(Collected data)
┄┄┄┄┄┄
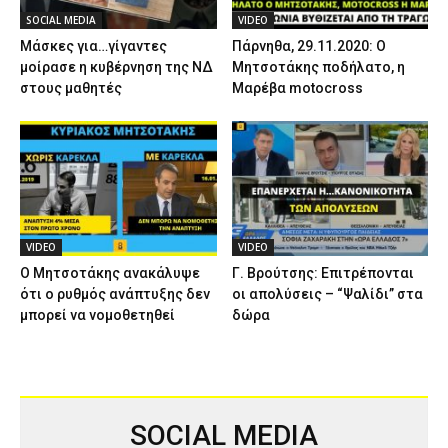
SOCIAL MEDIA
VIDEO
Μάσκες για…γίγαντες
Πάρνηθα, 29.11.2020: Ο
μοίρασε η κυβέρνηση της ΝΔ
Μητσοτάκης ποδήλατο, η
στους μαθητές
Μαρέβα motocross
VIDEO
VIDEO
Ο Μητσοτάκης ανακάλυψε
Γ. Βρούτσης: Επιτρέπονται
ότι ο ρυθμός ανάπτυξης δεν
οι απολύσεις – “Ψαλίδι” στα
μπορεί να νομοθετηθεί
δώρα
SOCIAL MEDIA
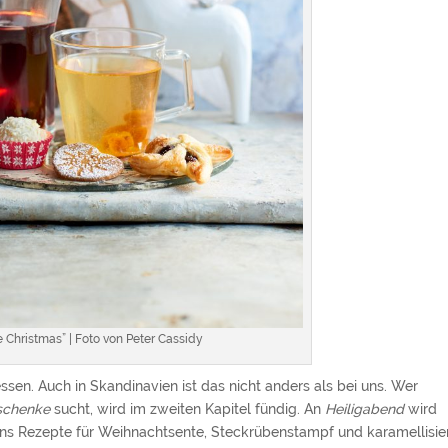
 Christmas” | Foto von Peter Cassidy
sen. Auch in Skandinavien ist das nicht anders als bei uns. Wer
schenke
sucht, wird im zweiten Kapitel fündig. An
Heiligabend
wird
uns Rezepte für Weihnachtsente, Steckrübenstampf und karamellisie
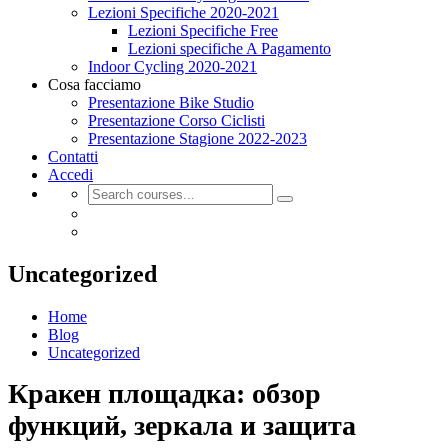
Lezioni Specifiche 2020-2021
Lezioni Specifiche Free
Lezioni specifiche A Pagamento
Indoor Cycling 2020-2021
Cosa facciamo
Presentazione Bike Studio
Presentazione Corso Ciclisti
Presentazione Stagione 2022-2023
Contatti
Accedi
Uncategorized
Home
Blog
Uncategorized
Кракен площадка: обзор
функций, зеркала и защита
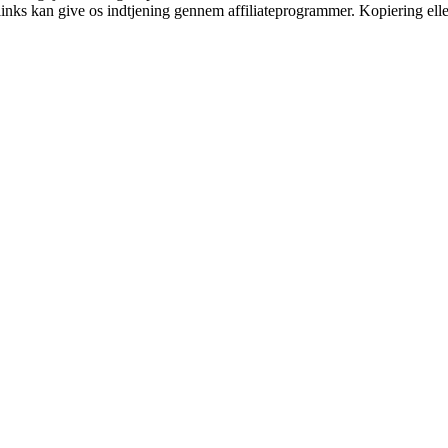
 links kan give os indtjening gennem affiliateprogrammer. Kopiering elle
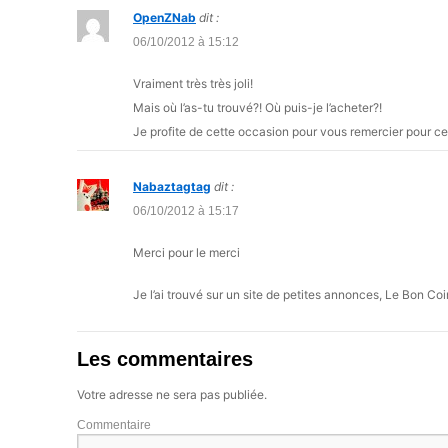
OpenZNab
dit :
06/10/2012 à 15:12
Vraiment très très joli!
Mais où l’as-tu trouvé?! Où puis-je l’acheter?!
Je profite de cette occasion pour vous remercier pour ce
Nabaztagtag
dit :
06/10/2012 à 15:17
Merci pour le merci
Je l’ai trouvé sur un site de petites annonces, Le Bon Coi
Les commentaires
Votre adresse ne sera pas publiée.
Commentaire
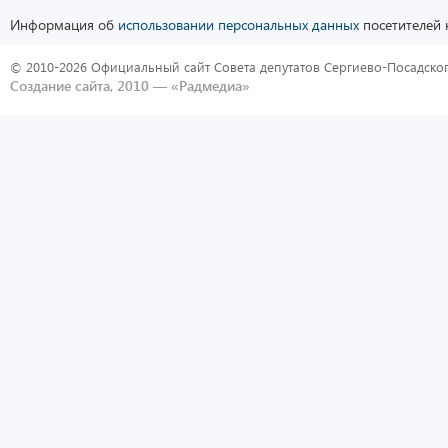
Информация об
использовании персональных данных
посетителей 
© 2010-2026 Официальный сайт Совета депутатов Сергиево-Посадског
Создание сайта, 2010 —
«Радмедиа»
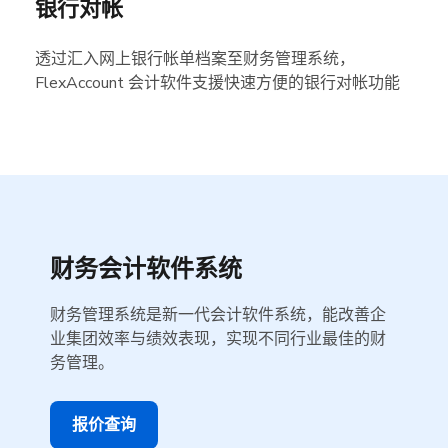
银行对帐
透过汇入网上银行帐单档案至财务管理系统，
FlexAccount 会计软件支援快速方便的银行对帐功能
财务会计软件系统
财务管理系统是新一代会计软件系统，能改善企
业集团效率与绩效表现，实现不同行业最佳的财
务管理。
报价查询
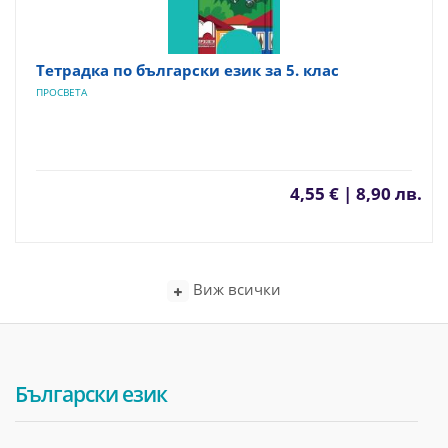
Тетрадка по български език за 5. клас
ПРОСВЕТА
4,55 € | 8,90 лв.
Виж всички
Български език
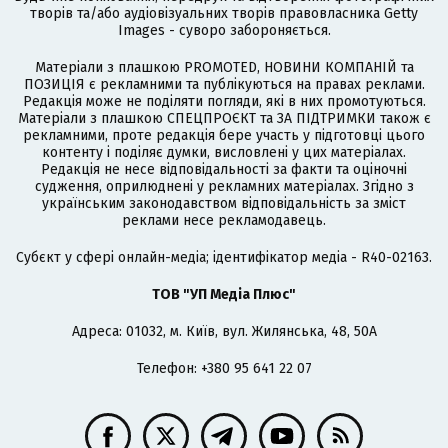
творів та/або аудіовізуальних творів правовласника Getty
Images - суворо забороняється.
Матеріали з плашкою PROMOTED, НОВИНИ КОМПАНІЙ та
ПОЗИЦІЯ є рекламними та публікуються на правах реклами.
Редакція може не поділяти погляди, які в них промотуються.
Матеріали з плашкою СПЕЦПРОЄКТ та ЗА ПІДТРИМКИ також є
рекламними, проте редакція бере участь у підготовці цього
контенту і поділяє думки, висловлені у цих матеріалах.
Редакція не несе відповідальності за факти та оціночні
судження, оприлюднені у рекламних матеріалах. Згідно з
українським законодавством відповідальність за зміст
реклами несе рекламодавець.
Cубєкт у сфері онлайн-медіа; ідентифікатор медіа - R40-02163.
ТОВ "УП Медіа Плюс"
Адреса: 01032, м. Київ, вул. Жилянська, 48, 50А
Телефон: +380 95 641 22 07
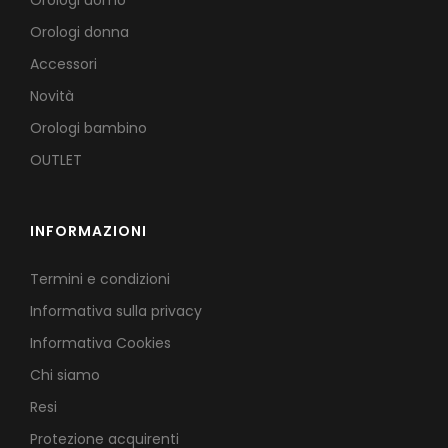
Orologi uomo
Orologi donna
Accessori
Novità
Orologi bambino
OUTLET
INFORMAZIONI
Termini e condizioni
Informativa sulla privacy
Informativa Cookies
Chi siamo
Resi
Protezione acquirenti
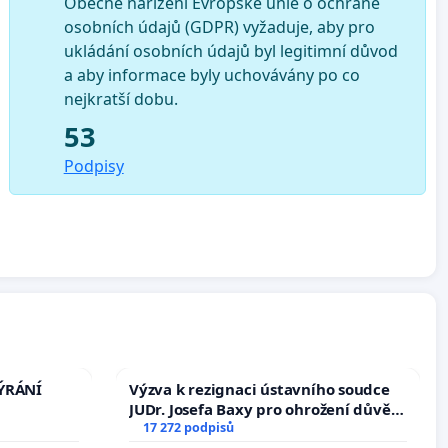
Obecné nařízení Evropské unie o ochraně
osobních údajů (GDPR) vyžaduje, aby pro
ukládání osobních údajů byl legitimní důvod
a aby informace byly uchovávány po co
nejkratší dobu.
53
Podpisy
TÝRÁNÍ
Výzva k rezignaci ústavního soudce
JUDr. Josefa Baxy pro ohrožení důvěry
ve spravedlivý proces
17 272 podpisů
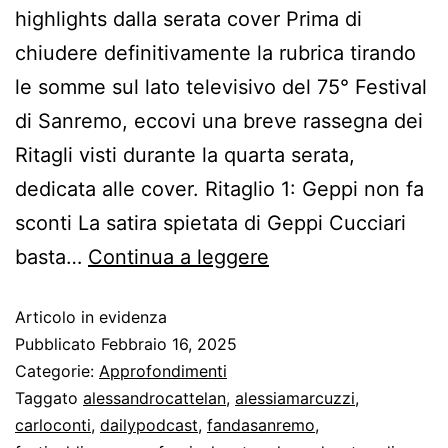
highlights dalla serata cover Prima di
chiudere definitivamente la rubrica tirando
le somme sul lato televisivo del 75° Festival
di Sanremo, eccovi una breve rassegna dei
Ritagli visti durante la quarta serata,
dedicata alle cover. Ritaglio 1: Geppi non fa
sconti La satira spietata di Geppi Cucciari
basta…
Continua a leggere
Articolo in evidenza
Pubblicato
Febbraio 16, 2025
Categorie:
Approfondimenti
Taggato
alessandrocattelan
,
alessiamarcuzzi
,
carloconti
,
dailypodcast
,
fandasanremo
,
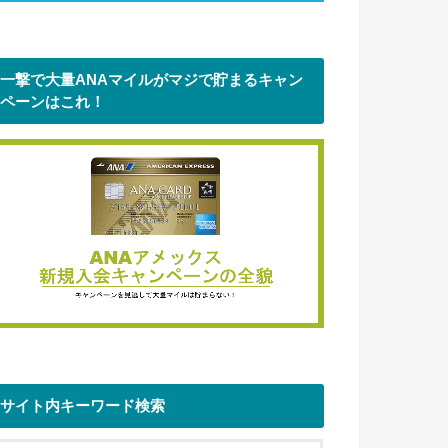
一撃で大量ANAマイルがマジで貯まるキャン
ペーンはこれ！
サイト内キーワード検索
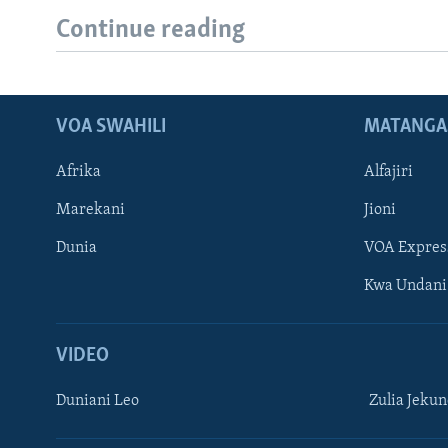
Continue reading
VOA SWAHILI
MATANGA
Afrika
Alfajiri
Marekani
Jioni
Dunia
VOA Expres
Kwa Undani
VIDEO
Duniani Leo
Zulia Jeku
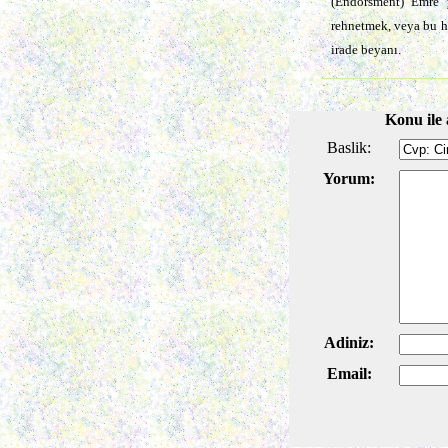
(Endorsment) Emre y
rehnetmek, veya bu h
irade beyanı.
Konu ile 
Baslik:
Yorum:
Adiniz:
Email:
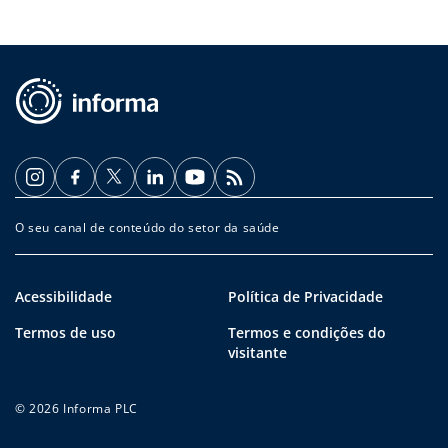
O seu canal de conteúdo do setor da saúde
Acessibilidade
Política de Privacidade
Termos de uso
Termos e condições do
visitante
© 2026 Informa PLC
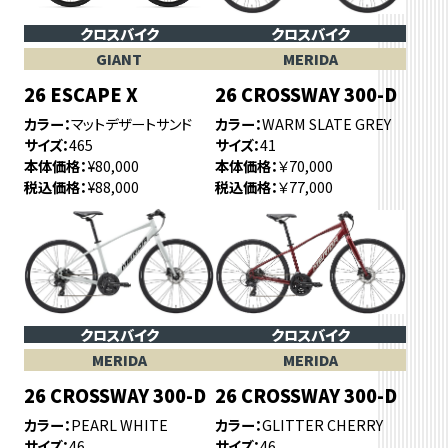
クロスバイク
クロスバイク
GIANT
MERIDA
26 ESCAPE X
26 CROSSWAY 300-D
カラー
マットデザートサンド
カラー
WARM SLATE GREY
サイズ
465
サイズ
41
本体価格
¥80,000
本体価格
￥70,000
税込価格
¥88,000
税込価格
￥77,000
クロスバイク
クロスバイク
MERIDA
MERIDA
26 CROSSWAY 300-D
26 CROSSWAY 300-D
カラー
PEARL WHITE
カラー
GLITTER CHERRY
サイズ
46
サイズ
46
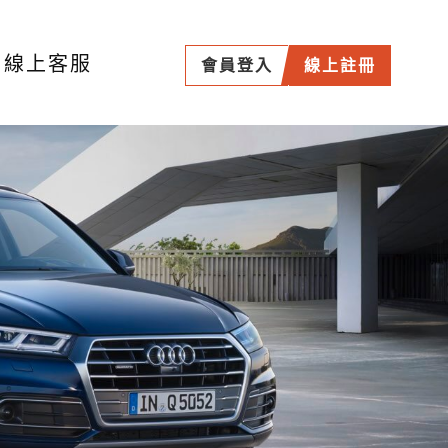
線上客服
會員登入
線上註冊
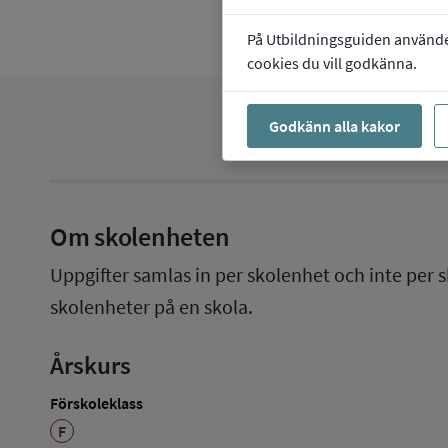
På Utbildningsguiden använder 
cookies du vill godkänna.
Godkänn alla kakor
Om skolenheten
Uppgifter samlas in per skolenhet och inte per s
skolenheter på en skola.
Årskurs
Förskoleklass
F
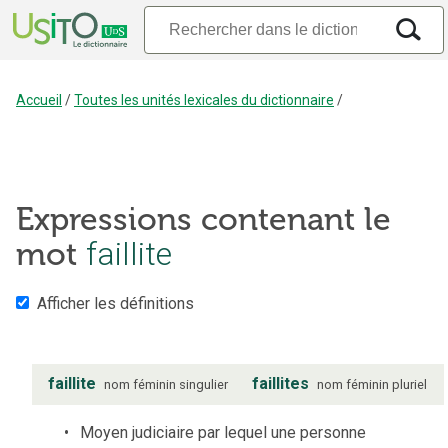
Accueil
/
Toutes les unités lexicales du dictionnaire
/
Expressions contenant le
mot
faillite
Afficher les définitions
faillite
faillites
nom
féminin
singulier
nom
féminin
pluriel
Moyen judiciaire par lequel une personne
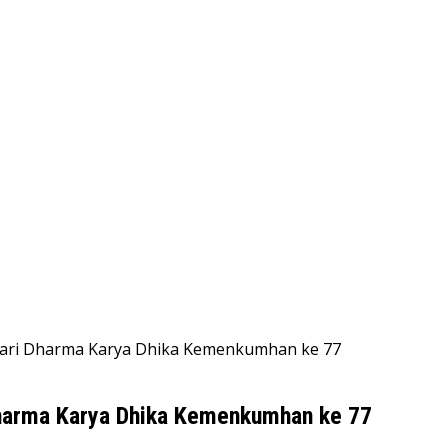
Hari Dharma Karya Dhika Kemenkumhan ke 77
harma Karya Dhika Kemenkumhan ke 77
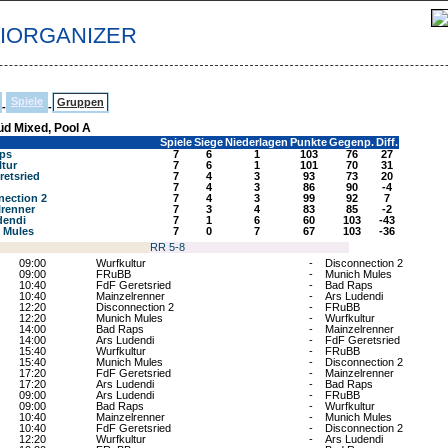
TIORGANIZER
Spiele
Gruppen
-
-
Süd Mixed, Pool A
Spiele
Siege
Niederlagen
Punkte
Gegenp.
Diff.
ps
7
6
1
103
76
27
ltur
7
6
1
101
70
31
retsried
7
4
3
93
73
20
7
4
3
86
90
-4
nection 2
7
4
3
99
92
7
lrenner
7
3
4
83
85
-2
dendi
7
1
6
60
103
-43
 Mules
7
0
7
67
103
-36
RR 5-8
09:00
Wurfkultur
-
Disconnection 2
09:00
FRuBB
-
Munich Mules
10:40
FdF Geretsried
-
Bad Raps
10:40
Mainzelrenner
-
Ars Ludendi
12:20
Disconnection 2
-
FRuBB
12:20
Munich Mules
-
Wurfkultur
14:00
Bad Raps
-
Mainzelrenner
14:00
Ars Ludendi
-
FdF Geretsried
15:40
Wurfkultur
-
FRuBB
15:40
Munich Mules
-
Disconnection 2
17:20
FdF Geretsried
-
Mainzelrenner
17:20
Ars Ludendi
-
Bad Raps
09:00
Ars Ludendi
-
FRuBB
09:00
Bad Raps
-
Wurfkultur
10:40
Mainzelrenner
-
Munich Mules
10:40
FdF Geretsried
-
Disconnection 2
12:20
Wurfkultur
-
Ars Ludendi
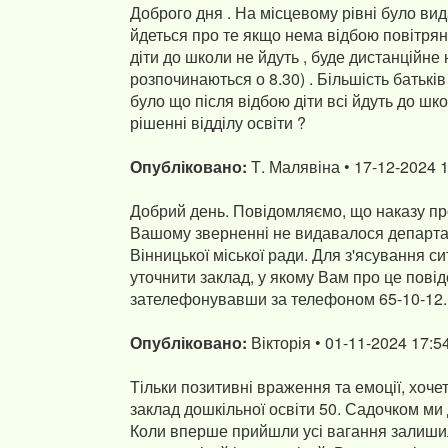
Доброго дня . На місцевому рівні було ви
йдеться про те якщо нема відбою повітряно
діти до школи не йдуть , буде дистанційне 
розпочинаються о 8.30) . Більшість батьків
було що після відбою діти всі йдуть до шко
рішенні відділу освіти ?
Опубліковано:
Т. Малявіна • 17-12-2024 
Добрий день. Повідомляємо, що наказу про
Вашому зверненні не видавалося департа
Вінницької міської ради. Для з'ясування с
уточнити заклад, у якому Вам про це пові
зателефонувавши за телефоном 65-10-12.
Опубліковано:
Вікторія • 01-11-2024 17:5
Тільки позитивні враження та емоції, хоч
заклад дошкільної освіти 50. Садочком ми
Коли вперше прийшли усі вагання залишил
┄┄┄┄┄┄
■ WORK REQUIRED ■
Give again, word for word, the lines above from the first one through the one containing "von Peter Cassidy"; no pictures.

■ YOUR SOLUTION ■
SOCIAL MEDIA
VIDEO
Μάσκες για…γίγαντες
Πάρνηθα, 29.11.2020: Ο
μοίρασε η κυβέρνηση της ΝΔ
Μητσοτάκης ποδήλατο, η
στους μαθητές
Μαρέβα motocross
VIDEO
VIDEO
Ο Μητσοτάκης ανακάλυψε
Γ. Βρούτσης: Επιτρέπονται
ότι ο ρυθμός ανάπτυξης δεν
οι απολύσεις – “Ψαλίδι” στα
μπορεί να νομοθετηθεί
δώρα
SOCIAL MEDIA
 Christmas” | Foto von Peter Cassidy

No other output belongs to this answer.